■ How to complete this task ■
Up to and including the line with "ကျွန်တော် ခနရပ်နားလိုက်ပါတယ်။ အဲလိုပဲ", reproduce the listing below exactly, beginning at its first line.

■ Input data ■

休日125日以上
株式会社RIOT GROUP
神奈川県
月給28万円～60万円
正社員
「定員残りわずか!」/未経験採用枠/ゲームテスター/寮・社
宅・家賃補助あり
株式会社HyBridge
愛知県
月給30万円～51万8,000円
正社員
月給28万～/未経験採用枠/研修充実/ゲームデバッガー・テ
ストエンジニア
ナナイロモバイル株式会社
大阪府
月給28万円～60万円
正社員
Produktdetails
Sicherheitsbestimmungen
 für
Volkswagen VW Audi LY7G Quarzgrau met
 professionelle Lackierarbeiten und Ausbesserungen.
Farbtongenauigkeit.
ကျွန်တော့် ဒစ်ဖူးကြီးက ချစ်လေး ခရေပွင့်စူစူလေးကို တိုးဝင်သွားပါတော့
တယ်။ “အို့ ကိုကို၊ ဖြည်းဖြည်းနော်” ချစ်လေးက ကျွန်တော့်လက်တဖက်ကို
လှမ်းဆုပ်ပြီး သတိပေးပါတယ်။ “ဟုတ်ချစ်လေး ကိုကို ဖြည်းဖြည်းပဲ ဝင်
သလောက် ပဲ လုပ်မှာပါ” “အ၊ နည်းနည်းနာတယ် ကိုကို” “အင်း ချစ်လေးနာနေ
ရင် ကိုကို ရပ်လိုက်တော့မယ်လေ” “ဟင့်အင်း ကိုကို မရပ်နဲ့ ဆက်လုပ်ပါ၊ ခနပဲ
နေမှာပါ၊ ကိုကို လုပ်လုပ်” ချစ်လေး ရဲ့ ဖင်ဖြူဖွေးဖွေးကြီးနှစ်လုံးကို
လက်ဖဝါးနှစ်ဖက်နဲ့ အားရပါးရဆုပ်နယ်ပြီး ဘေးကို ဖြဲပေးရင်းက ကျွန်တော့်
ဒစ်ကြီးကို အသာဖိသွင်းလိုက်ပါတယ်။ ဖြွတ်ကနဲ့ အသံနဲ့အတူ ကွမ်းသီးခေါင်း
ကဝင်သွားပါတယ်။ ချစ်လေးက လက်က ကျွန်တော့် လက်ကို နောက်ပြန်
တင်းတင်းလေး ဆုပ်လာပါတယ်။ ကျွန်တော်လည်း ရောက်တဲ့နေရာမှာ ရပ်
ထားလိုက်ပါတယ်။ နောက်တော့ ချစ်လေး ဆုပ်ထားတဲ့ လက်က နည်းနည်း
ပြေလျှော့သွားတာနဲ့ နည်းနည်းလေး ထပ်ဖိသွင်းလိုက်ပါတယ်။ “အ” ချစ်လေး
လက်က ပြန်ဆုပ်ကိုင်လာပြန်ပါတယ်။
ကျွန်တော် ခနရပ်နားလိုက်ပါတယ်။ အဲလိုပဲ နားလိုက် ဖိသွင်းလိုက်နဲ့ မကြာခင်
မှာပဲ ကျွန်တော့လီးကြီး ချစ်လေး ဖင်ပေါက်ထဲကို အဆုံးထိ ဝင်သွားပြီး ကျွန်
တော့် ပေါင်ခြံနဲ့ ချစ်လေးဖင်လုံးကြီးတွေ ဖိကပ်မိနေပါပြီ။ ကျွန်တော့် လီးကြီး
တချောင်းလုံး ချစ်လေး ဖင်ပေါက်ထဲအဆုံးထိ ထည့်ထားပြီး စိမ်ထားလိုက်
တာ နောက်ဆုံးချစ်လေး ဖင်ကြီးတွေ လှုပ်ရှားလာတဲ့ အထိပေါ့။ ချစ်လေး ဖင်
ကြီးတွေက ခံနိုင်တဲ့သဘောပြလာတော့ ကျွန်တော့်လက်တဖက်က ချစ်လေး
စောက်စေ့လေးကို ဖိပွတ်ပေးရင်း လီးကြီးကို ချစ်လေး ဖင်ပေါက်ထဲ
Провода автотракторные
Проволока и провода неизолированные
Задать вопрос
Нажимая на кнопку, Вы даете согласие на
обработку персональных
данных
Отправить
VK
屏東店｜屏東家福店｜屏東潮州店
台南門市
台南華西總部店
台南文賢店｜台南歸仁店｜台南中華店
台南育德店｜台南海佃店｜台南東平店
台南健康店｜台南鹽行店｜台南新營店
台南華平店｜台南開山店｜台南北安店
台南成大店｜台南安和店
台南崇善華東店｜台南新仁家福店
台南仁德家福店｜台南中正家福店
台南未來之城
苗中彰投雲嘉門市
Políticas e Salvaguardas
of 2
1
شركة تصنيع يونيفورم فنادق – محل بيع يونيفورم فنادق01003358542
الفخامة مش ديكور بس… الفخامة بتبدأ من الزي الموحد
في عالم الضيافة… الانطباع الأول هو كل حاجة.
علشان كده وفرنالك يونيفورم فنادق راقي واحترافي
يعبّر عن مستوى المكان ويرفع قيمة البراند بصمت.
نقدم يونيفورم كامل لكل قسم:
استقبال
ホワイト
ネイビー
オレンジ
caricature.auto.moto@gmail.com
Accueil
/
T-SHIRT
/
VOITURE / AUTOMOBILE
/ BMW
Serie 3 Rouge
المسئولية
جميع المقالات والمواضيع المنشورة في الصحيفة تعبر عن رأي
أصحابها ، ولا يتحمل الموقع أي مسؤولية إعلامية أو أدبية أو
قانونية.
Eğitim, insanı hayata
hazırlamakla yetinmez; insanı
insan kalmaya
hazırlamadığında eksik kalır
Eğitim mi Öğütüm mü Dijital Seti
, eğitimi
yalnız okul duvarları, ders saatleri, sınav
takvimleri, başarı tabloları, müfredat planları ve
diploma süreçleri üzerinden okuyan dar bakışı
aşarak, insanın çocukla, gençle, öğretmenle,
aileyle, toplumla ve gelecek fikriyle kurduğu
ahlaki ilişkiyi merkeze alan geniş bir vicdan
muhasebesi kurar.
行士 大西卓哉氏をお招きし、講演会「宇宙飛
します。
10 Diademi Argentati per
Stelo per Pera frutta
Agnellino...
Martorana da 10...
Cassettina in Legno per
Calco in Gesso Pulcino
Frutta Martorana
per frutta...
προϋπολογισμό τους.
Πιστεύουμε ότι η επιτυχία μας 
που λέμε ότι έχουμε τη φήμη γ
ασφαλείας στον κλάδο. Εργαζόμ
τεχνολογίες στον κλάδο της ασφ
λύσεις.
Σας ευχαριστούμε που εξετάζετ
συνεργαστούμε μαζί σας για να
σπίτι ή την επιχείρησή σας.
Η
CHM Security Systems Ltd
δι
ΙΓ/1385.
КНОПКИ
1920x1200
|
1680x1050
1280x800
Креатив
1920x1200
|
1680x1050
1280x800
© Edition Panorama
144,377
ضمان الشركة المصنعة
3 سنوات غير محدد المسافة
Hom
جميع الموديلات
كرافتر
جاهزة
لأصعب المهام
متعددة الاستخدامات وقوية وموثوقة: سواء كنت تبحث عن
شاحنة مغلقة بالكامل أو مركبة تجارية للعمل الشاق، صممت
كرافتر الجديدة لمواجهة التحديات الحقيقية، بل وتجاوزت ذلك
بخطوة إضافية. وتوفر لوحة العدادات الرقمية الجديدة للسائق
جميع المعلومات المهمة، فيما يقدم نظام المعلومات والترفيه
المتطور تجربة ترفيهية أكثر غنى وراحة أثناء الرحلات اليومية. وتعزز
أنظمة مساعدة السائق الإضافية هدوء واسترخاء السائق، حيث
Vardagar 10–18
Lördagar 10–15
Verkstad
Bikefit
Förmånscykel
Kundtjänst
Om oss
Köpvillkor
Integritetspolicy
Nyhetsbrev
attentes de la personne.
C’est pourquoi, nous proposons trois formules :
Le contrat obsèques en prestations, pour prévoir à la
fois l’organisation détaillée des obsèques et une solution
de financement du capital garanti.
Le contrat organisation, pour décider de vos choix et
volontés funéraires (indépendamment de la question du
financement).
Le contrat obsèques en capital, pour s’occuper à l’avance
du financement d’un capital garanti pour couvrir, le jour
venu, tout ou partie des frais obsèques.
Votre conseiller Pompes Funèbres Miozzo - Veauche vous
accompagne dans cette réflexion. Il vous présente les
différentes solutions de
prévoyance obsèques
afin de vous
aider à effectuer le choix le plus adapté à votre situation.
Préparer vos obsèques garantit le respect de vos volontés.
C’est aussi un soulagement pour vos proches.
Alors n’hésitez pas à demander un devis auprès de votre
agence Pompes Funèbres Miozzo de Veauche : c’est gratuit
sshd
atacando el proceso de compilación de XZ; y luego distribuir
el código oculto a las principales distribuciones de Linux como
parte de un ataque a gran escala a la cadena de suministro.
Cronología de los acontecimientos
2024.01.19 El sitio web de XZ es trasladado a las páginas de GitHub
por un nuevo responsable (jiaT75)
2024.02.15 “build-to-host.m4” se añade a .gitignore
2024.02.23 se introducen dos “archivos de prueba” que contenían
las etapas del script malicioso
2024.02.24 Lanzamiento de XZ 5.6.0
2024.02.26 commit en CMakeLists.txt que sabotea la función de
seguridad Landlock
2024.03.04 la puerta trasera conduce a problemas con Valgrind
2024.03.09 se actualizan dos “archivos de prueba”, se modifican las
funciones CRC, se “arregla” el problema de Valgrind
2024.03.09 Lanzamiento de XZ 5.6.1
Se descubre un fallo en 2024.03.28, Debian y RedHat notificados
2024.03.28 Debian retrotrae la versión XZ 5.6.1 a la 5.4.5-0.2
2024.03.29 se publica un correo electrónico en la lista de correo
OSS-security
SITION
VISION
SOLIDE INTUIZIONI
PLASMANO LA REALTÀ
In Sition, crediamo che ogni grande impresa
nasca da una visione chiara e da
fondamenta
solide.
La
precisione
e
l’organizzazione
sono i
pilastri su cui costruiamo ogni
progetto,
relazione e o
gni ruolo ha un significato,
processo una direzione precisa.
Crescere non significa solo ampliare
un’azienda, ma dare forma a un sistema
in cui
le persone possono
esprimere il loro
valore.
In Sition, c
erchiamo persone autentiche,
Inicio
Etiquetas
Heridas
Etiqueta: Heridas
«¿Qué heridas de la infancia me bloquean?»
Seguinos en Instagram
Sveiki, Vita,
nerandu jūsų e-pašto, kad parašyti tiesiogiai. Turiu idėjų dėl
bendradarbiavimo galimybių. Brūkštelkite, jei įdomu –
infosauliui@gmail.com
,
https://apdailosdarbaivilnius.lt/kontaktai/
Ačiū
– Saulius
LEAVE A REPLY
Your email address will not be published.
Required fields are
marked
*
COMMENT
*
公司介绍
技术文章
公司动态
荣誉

■ Answer space ■
休日125日以上
株式会社RIOT GROUP
神奈川県
月給28万円～60万円
正社員
「定員残りわずか!」/未経験採用枠/ゲームテスター/寮・社
宅・家賃補助あり
株式会社HyBridge
愛知県
月給30万円～51万8,000円
正社員
月給28万～/未経験採用枠/研修充実/ゲームデバッガー・テ
ストエンジニア
ナナイロモバイル株式会社
大阪府
月給28万円～60万円
正社員
Produktdetails
Sicherheitsbestimmungen
 für
Volkswagen VW Audi LY7G Quarzgrau met
 professionelle Lackierarbeiten und Ausbesserungen.
Farbtongenauigkeit.
ကျွန်တော့် ဒစ်ဖူးကြီးက ချစ်လေး ခရေပွင့်စူစူလေးကို တိုးဝင်သွားပါတော့
တယ်။ “အို့ ကိုကို၊ ဖြည်းဖြည်းနော်” ချစ်လေးက ကျွန်တော့်လက်တဖက်ကို
လှမ်းဆုပ်ပြီး သတိပေးပါတယ်။ “ဟုတ်ချစ်လေး ကိုကို ဖြည်းဖြည်းပဲ ဝင်
သလောက် ပဲ လုပ်မှာပါ” “အ၊ နည်းနည်းနာတယ် ကိုကို” “အင်း ချစ်လေးနာနေ
ရင် ကိုကို ရပ်လိုက်တော့မယ်လေ” “ဟင့်အင်း ကိုကို မရပ်နဲ့ ဆက်လုပ်ပါ၊ ခနပဲ
နေမှာပါ၊ ကိုကို လုပ်လုပ်” ချစ်လေး ရဲ့ ဖင်ဖြူဖွေးဖွေးကြီးနှစ်လုံးကို
လက်ဖဝါးနှစ်ဖက်နဲ့ အားရပါးရဆုပ်နယ်ပြီး ဘေးကို ဖြဲပေးရင်းက ကျွန်တော့်
ဒစ်ကြီးကို အသာဖိသွင်းလိုက်ပါတယ်။ ဖြွတ်ကနဲ့ အသံနဲ့အတူ ကွမ်းသီးခေါင်း
ကဝင်သွားပါတယ်။ ချစ်လေးက လက်က ကျွန်တော့် လက်ကို နောက်ပြန်
တင်းတင်းလေး ဆုပ်လာပါတယ်။ ကျွန်တော်လည်း ရောက်တဲ့နေရာမှာ ရပ်
ထားလိုက်ပါတယ်။ နောက်တော့ ချစ်လေး ဆုပ်ထားတဲ့ လက်က နည်းနည်း
ပြေလျှော့သွားတာနဲ့ နည်းနည်းလေး ထပ်ဖိသွင်းလိုက်ပါတယ်။ “အ” ချစ်လေး
လက်က ပြန်ဆုပ်ကိုင်လာပြန်ပါတယ်။
ကျွန်တော် ခနရပ်နားလိုက်ပါတယ်။ အဲလိုပဲ နားလိုက် ဖိသွင်းလိုက်နဲ့ မကြာခင်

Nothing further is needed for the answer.